How to diagnose if there is a group problem?
imagine Internet network. As a user you have a router, that is connected to some internet service provider node. Usually, more than one router (user) is connected to the same node. More than one node is located in the same city. If you look relationally, we could describe relations as: City -< Node -< Router (one city has many nodes, one node has many routers).
I have a script that will collect every minute number of errors of each router, so my time series would look like:
All data are in sql database, so it is easy to find which city/node/router has the highest error rate (select sum(errors) from table group by city/node/router). Dataset is to big to fit in python pandas DataFrame (on 16 GB RAM laptop).
Now when we look through time, let's say that on 2018-11-14 from 08:00 to 10:00 routers R1, R2 and R3 are showing increased errors. If all three routers are connected to the same node N1 and no other routers are connected to the N1, I could conclude that maybe there is a problem in N1 node at that period.
If on N1 are connected R1-3, as well as R4 and R5, I can still conclude that problem could be with N1 because majority of routers (R1-3 against R4-5) showed increased number of errors. But if R1-3 and R4-100 are connected to the N1, then errors are probably not connected to N1 because ony 3% of routers on N1 are problematic.

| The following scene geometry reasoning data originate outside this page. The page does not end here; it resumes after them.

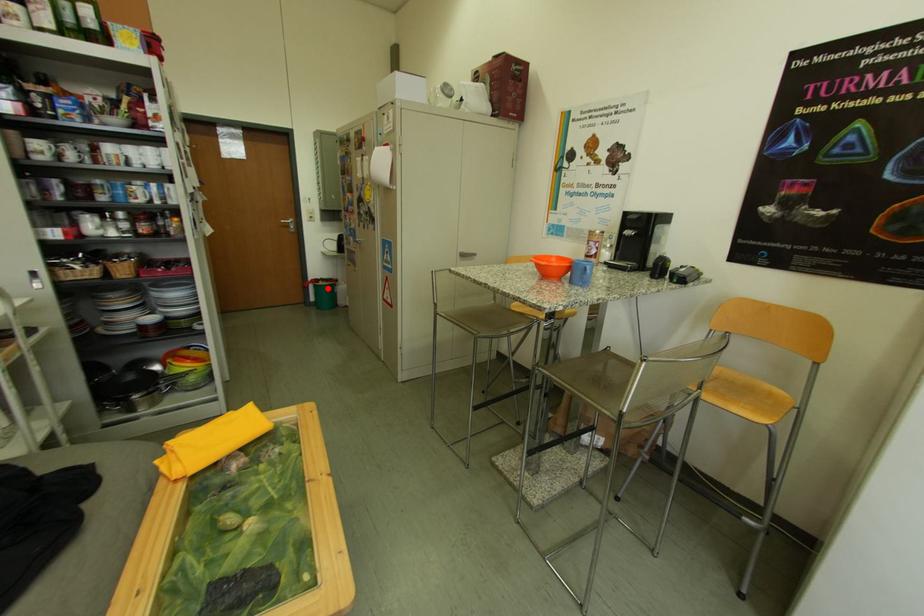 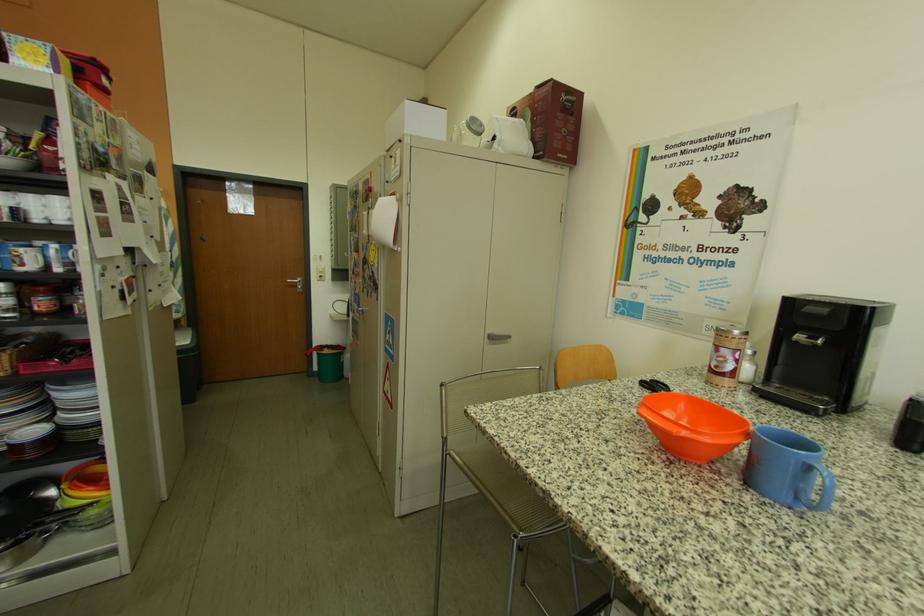 Question: I am providing you with two images of the same scene from different viewpoints. Image1 has a red point marked. In image2, the corresponding 3D location appears at what relative position? Reply with the corresponding letter.

Choices:
 (A) Closer
 (B) Farther

Answer: (A) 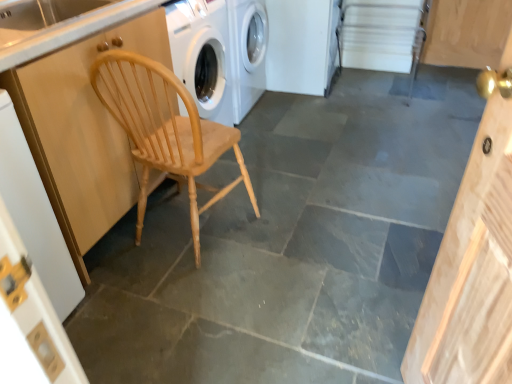 Measure the distance between point (7, 196) and camera.

3.90 feet.

At what (x,y) coordinates should I click in order to perform the action: click on natural wood cabinet at left. Please return your answer as a coordinate pair (x, y). Looking at the image, I should click on (83, 129).

Is natural wood chair at left oriented towards wooden door at left?

No, natural wood chair at left does not turn towards wooden door at left.

Considering their positions, is natural wood chair at left located in front of or behind wooden door at left?

In the image, natural wood chair at left appears behind wooden door at left.

Considering the sizes of objects natural wood chair at left and wooden door at left in the image provided, who is shorter, natural wood chair at left or wooden door at left?

Standing shorter between the two is natural wood chair at left.

How much distance is there between natural wood chair at left and wooden door at left?

natural wood chair at left and wooden door at left are 19.02 inches apart.

Is white glossy counter top at upper left surrounded by wooden door at left?

No, wooden door at left does not contain white glossy counter top at upper left.

Is wooden door at left bigger than white glossy counter top at upper left?

Indeed, wooden door at left has a larger size compared to white glossy counter top at upper left.

Where is `counter top lying above the wooden door at left (from the image's perspective)`? counter top lying above the wooden door at left (from the image's perspective) is located at coordinates (73, 31).

From a real-world perspective, is white glossy counter top at upper left positioned under natural wood cabinet at left based on gravity?

No, from a real-world perspective, white glossy counter top at upper left is not beneath natural wood cabinet at left.

Does white glossy counter top at upper left have a lesser width compared to natural wood cabinet at left?

Yes, white glossy counter top at upper left is thinner than natural wood cabinet at left.

Looking at the image, does white glossy counter top at upper left seem bigger or smaller compared to natural wood cabinet at left?

white glossy counter top at upper left is smaller than natural wood cabinet at left.

Would you say natural wood chair at left is inside or outside white glossy counter top at upper left?

natural wood chair at left is outside white glossy counter top at upper left.

Is natural wood chair at left next to white glossy counter top at upper left and touching it?

natural wood chair at left and white glossy counter top at upper left are clearly separated.

The height and width of the screenshot is (384, 512). In the image, there is a natural wood chair at left. Identify the location of counter top above it (from the image's perspective). (73, 31).

In the scene shown: Between wooden door at left and natural wood cabinet at left, which one has more height?

natural wood cabinet at left is taller.

Consider the image. From a real-world perspective, who is located higher, wooden door at left or natural wood cabinet at left?

natural wood cabinet at left, from a real-world perspective.

Considering the relative sizes of wooden door at left and natural wood cabinet at left in the image provided, is wooden door at left thinner than natural wood cabinet at left?

Yes, wooden door at left is thinner than natural wood cabinet at left.

Considering their positions, is wooden door at left located in front of or behind natural wood chair at left?

Clearly, wooden door at left is in front of natural wood chair at left.

Can you tell me how much wooden door at left and natural wood chair at left differ in facing direction?

The facing directions of wooden door at left and natural wood chair at left are 89 degrees apart.

Considering the relative sizes of wooden door at left and natural wood chair at left in the image provided, is wooden door at left shorter than natural wood chair at left?

Incorrect, the height of wooden door at left does not fall short of that of natural wood chair at left.

From a real-world perspective, which is physically below, wooden door at left or natural wood chair at left?

natural wood chair at left is physically lower.

Who is bigger, natural wood cabinet at left or white glossy counter top at upper left?

With larger size is natural wood cabinet at left.

Does point (93, 46) come behind point (81, 29)?

Yes, it is.

Based on the photo, does natural wood cabinet at left touch white glossy counter top at upper left?

No, natural wood cabinet at left is not beside white glossy counter top at upper left.

Where is `chair on the right of wooden door at left`? The height and width of the screenshot is (384, 512). chair on the right of wooden door at left is located at coordinates (164, 129).

Where is `counter top above the wooden door at left (from the image's perspective)`? The height and width of the screenshot is (384, 512). counter top above the wooden door at left (from the image's perspective) is located at coordinates (73, 31).

Which object lies nearer to the anchor point wooden door at left, natural wood cabinet at left or natural wood chair at left?

natural wood cabinet at left is positioned closer to the anchor wooden door at left.

Based on their spatial positions, is natural wood cabinet at left or natural wood chair at left closer to white glossy counter top at upper left?

Among the two, natural wood cabinet at left is located nearer to white glossy counter top at upper left.

Which object lies further to the anchor point white glossy counter top at upper left, wooden door at left or natural wood cabinet at left?

wooden door at left is positioned further to the anchor white glossy counter top at upper left.

Estimate the real-world distances between objects in this image. Which object is closer to white glossy counter top at upper left, natural wood chair at left or natural wood cabinet at left?

The object closer to white glossy counter top at upper left is natural wood cabinet at left.

From the image, which object appears to be farther from white glossy counter top at upper left, natural wood cabinet at left or wooden door at left?

The object further to white glossy counter top at upper left is wooden door at left.

Considering their positions, is white glossy counter top at upper left positioned closer to wooden door at left than natural wood chair at left?

white glossy counter top at upper left is closer to wooden door at left.

Estimate the real-world distances between objects in this image. Which object is further from natural wood chair at left, natural wood cabinet at left or white glossy counter top at upper left?

white glossy counter top at upper left is positioned further to the anchor natural wood chair at left.

When comparing their distances from white glossy counter top at upper left, does natural wood chair at left or wooden door at left seem closer?

→ Among the two, natural wood chair at left is located nearer to white glossy counter top at upper left.

In order to click on cabinetry situated between wooden door at left and natural wood chair at left from left to right in this screenshot , I will do `click(83, 129)`.

Find the location of a particular element. chair between white glossy counter top at upper left and wooden door at left in the vertical direction is located at coordinates pos(164,129).

At what (x,y) coordinates should I click in order to perform the action: click on counter top between natural wood cabinet at left and natural wood chair at left in the horizontal direction. Please return your answer as a coordinate pair (x, y). Looking at the image, I should click on (73, 31).

Locate an element on the screen. The width and height of the screenshot is (512, 384). cabinetry that lies between white glossy counter top at upper left and wooden door at left from top to bottom is located at coordinates (83, 129). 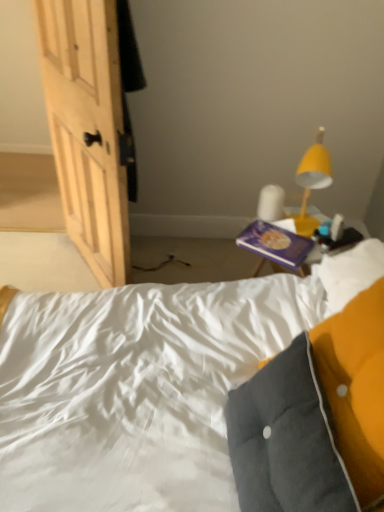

If majority of routers on N1 are showing increased errors, and majority of the routers on N2 as well, and N1 and N2 are majority of the routers in City C1, then maybe city C1 is problematic.
I hope that I managed to describe the problem.
Questions that I would like to answer are:
Can someone just point me to some direction and techniques that should be used for answering such questions?
Sounds like a very interesting problem. It reminds me of the Network Weather Service, but that was maybe more specific to high performance computing.
Do you know a priori what level of error is "problematic" and what is acceptable, or is this the kind of thing where it's not clear going into it what level of error makes a router, node, and so forth problematic? You may want to start with the classification question, look at errors, see if any clusters jump out at you, maybe finding that there some kind of cliff you fall off that takes you from baseline random errors into problematic territory. Maybe it will be some kind of power law thing that will jump right out at you.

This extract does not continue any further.